Collaboration Life Buoy
To answer the question, let’s go back and revise the stage of squeezing collaboration out of workflows. Yes, it’s a needed measure to make employees more process-focused and task-oriented. However, the reality shows that in some cases workflows without collaboration are inefficient or, at worst, even fail.
That’s where a collaboration platform like SharePoint can be helpful. SharePoint collaboration features are unique, as the platform allows to build up effective collaboration that won’t break the workflow logic but support workflow participants at any stage of the workflow cycle. There are at least two opportunities to smoothly add collaboration to your workflows.
Task-centric Collaboration in SharePoint
If you already manage workflows in SharePoint, then adjusting it for collaboration is a no-brainer. You only need to address your requirements to either qualified in-house SharePoint developers or to turn to SharePoint consultants who will tailor the platform to your new business needs (learn more on SharePoint capabilities here).
Just to give you a hint for a feasible solution: collaboration spaces can be created as a part of workflow tasks to function in line with current workflows. This way, every task will be provided with a link directing workflow participants to a dedicated collaboration space where they can discuss workflow-related issues.
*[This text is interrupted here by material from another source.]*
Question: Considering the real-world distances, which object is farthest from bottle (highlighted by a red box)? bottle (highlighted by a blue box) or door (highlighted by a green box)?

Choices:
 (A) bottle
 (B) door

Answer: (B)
Considering the possibilities to store and share documents generated during a workflow, as well as to adjust notifications on workflow-related events, you can manage the entire workflow on a SharePoint site without being forced to switch to another system, which contributes to better structuring of working processes and greatly saves time.
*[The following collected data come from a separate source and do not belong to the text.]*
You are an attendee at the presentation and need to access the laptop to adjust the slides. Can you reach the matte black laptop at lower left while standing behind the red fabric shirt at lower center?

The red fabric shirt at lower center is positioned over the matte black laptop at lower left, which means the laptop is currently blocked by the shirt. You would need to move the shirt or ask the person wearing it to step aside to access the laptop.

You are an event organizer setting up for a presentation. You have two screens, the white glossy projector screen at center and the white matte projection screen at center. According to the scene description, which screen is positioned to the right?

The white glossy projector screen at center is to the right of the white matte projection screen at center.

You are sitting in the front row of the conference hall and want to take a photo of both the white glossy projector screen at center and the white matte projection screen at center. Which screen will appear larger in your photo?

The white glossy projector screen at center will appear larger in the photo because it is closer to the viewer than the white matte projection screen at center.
Collaboration via Integration
Provided you use an industry-specific solution or an enterprise system (ERP, CRM), integration is what will allow you to marry the two platforms and enrich your enterprise system with independent collaboration spaces for workflow participants. Using a dedicated collaboration space linked with an enterprise system, employees are able to share their ideas and questions, share documents and discuss problematic issues with colleagues with the opportunity to go back to their enterprise system immediately.
The biggest advantage of integrating SharePoint collaboration with your enterprise solution is that you preserve the rigid workflow structure and provide employees with collaboration spaces accessible only for workflow members, which makes the working process not only targeted but also secure.
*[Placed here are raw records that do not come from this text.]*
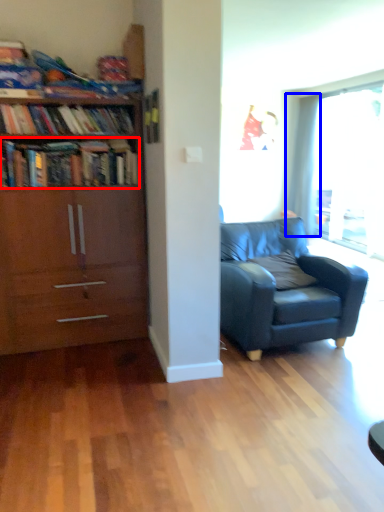 Question: Among these objects, which one is farthest to the camera, book (highlighted by a red box) or curtain (highlighted by a blue box)?

Choices:
 (A) book
 (B) curtain

Answer: (B) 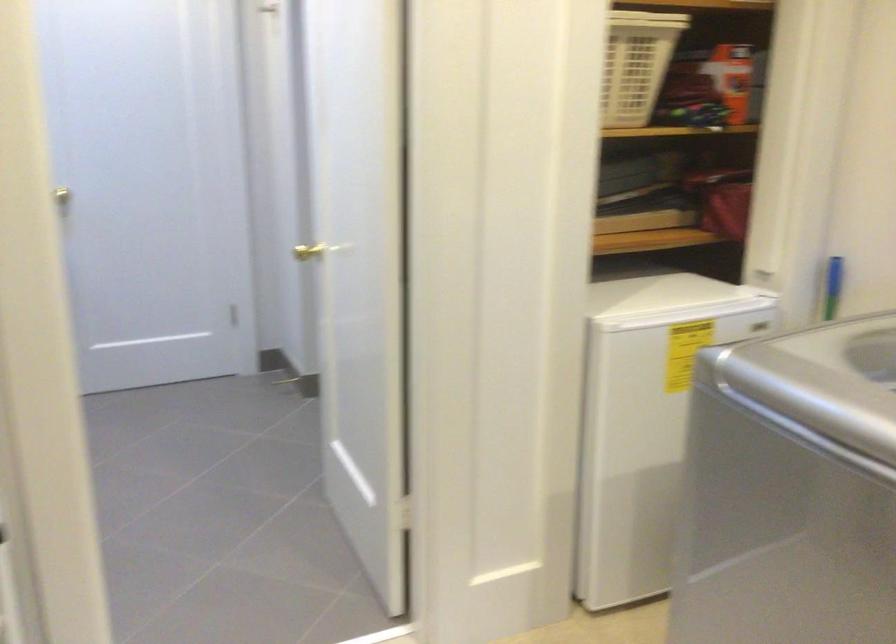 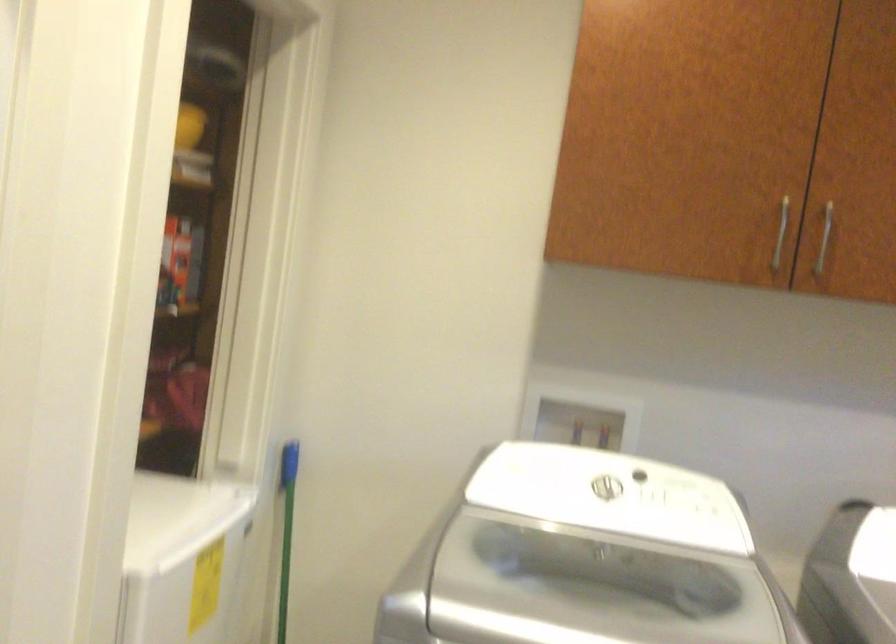 Question: I am providing you with two images of the same scene from different viewpoints. Which of the following objects are not visible in image2?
In order to ensure great enterprise collaboration in your organization, you can use an easy formula from our SharePoint experts that includes the most important components such as user convenience, data protection, and reasonable price.
Right, so are they allies or enemies, workflows and collaboration? The answer should always depend on business processes that determine specific workflows. Very often automation requires minimizing human-to-human interaction in order to achieve better results and enhance employees’ productivity. However, in particular cases, the lack of collaboration can cause unexpected barriers and even workflow failure.
SharePoint can become a real life buoy for your workflows, as its collaboration features allow preserving workflows’ rigid structure and, at the same time, support employees and help them to manage their tasks more efficiently. SharePoint collaboration spaces can work as an integral part of your enterprise system, adapting to particular needs of your business.